General information
- Type: Biplane glider
- National origin: United Kingdom
- Manufacturer: British & Colonial Aeroplane Company
- Designer: George Challenger
- Number built: 1

History
- First flight: 17 December 1910

= Bristol Glider =

British two-seat glider, 1910

The Bristol Glider was an early British two-seat biplane glider designed in 1910s by George Challenger and built by the British & Colonial Aeroplane Company at Filton Aerodrome, Bristol.

Challenger was chief engineer of the British & Colonial Aeroplane Company and he designed the glider for Sir George White the company founder. White had the glider built to present to the Bristol and West of England Aero Club after he had been elected president of the club in October 1910.

Challenger had previously designed the Bristol Boxkite, strongly influenced by Henri Farman's aircraft, and the Glider followed the same layout. It had a foreplane well ahead of the wings, mounted on wire-braced wooden booms, which also carried the undercarriage of a pair of long skids carrying small wheels. Four booms, tapering together in elevation, carried a single tailplane rather than the pair used by the Boxkite. The foreplane and tailplane moved together to control pitch. A small pair of rudders was mounted between the booms near the tail. Lateral control was by ailerons fitted on the upper wing.

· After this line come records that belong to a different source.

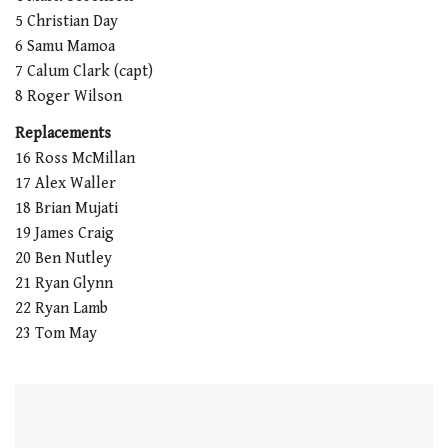
5 Christian Day
6 Samu Mamoa
7 Calum Clark (capt)
8 Roger Wilson
Replacements
16 Ross McMillan
17 Alex Waller
18 Brian Mujati
19 James Craig
20 Ben Nutley
21 Ryan Glynn
22 Ryan Lamb
23 Tom May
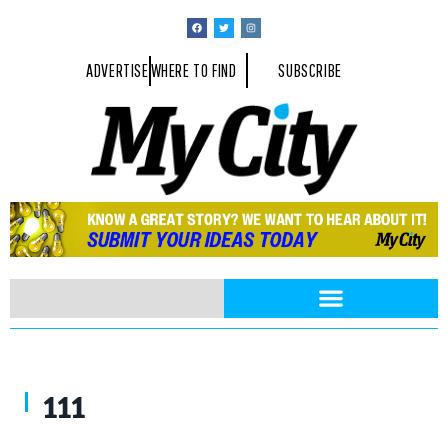
ADVERTISE
WHERE TO FIND
SUBSCRIBE
Fried green tomato appetizer with candied bacon, and house made aïo
111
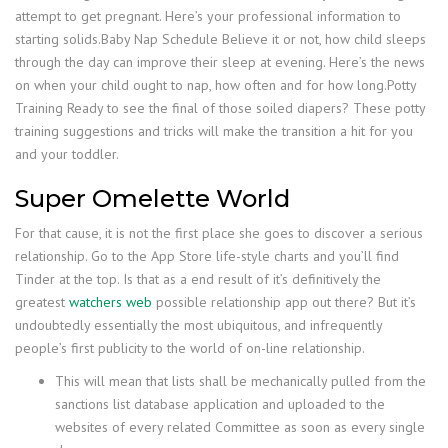
attempt to get pregnant. Here’s your professional information to
starting solids.Baby Nap Schedule Believe it or not, how child sleeps
through the day can improve their sleep at evening. Here’s the news
on when your child ought to nap, how often and for how long.Potty
Training Ready to see the final of those soiled diapers? These potty
training suggestions and tricks will make the transition a hit for you
and your toddler.
Super Omelette World
For that cause, it is not the first place she goes to discover a serious
relationship. Go to the App Store life-style charts and you’ll find
Tinder at the top. Is that as a end result of it’s definitively the
greatest
watchers web
possible relationship app out there? But it’s
undoubtedly essentially the most ubiquitous, and infrequently
people’s first publicity to the world of on-line relationship.
This will mean that lists shall be mechanically pulled from the
sanctions list database application and uploaded to the
websites of every related Committee as soon as every single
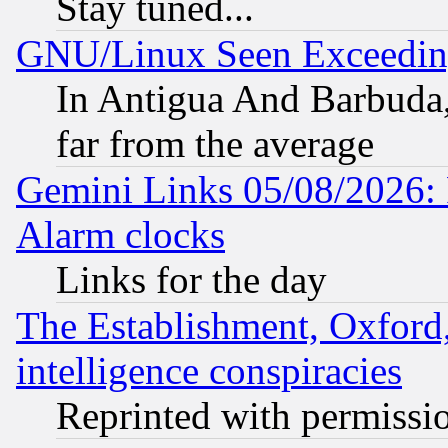
Stay tuned...
GNU/Linux Seen Exceedin
In Antigua And Barbuda, 
far from the average
Gemini Links 05/08/2026:
Alarm clocks
Links for the day
The Establishment, Oxford,
intelligence conspiracies
Reprinted with permissi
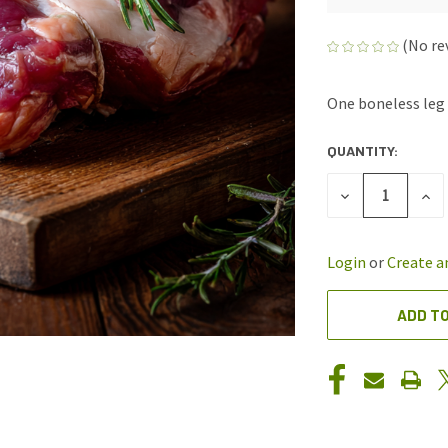
(No re
One boneless leg 
QUANTITY:
CURRENT
STOCK:
DECREASE
INC
QUANTITY
QUA
OF
OF
UNDEFINED
UND
Login
or
Create a
ADD TO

The Glider first flew from the landing ground at Keynsham on 17 December 1910, piloted by Challenger. It was hand-towed into the air and retrieved uphill using a two-wheel dolly. It was damaged in February 1911 and repaired but a more serious accident on 4 September 1911 cost £30 to repair. The Glider survived until 1912 but the final fate is not known. The Glider had been designed to have a 30 hp engine fitted but this was never installed.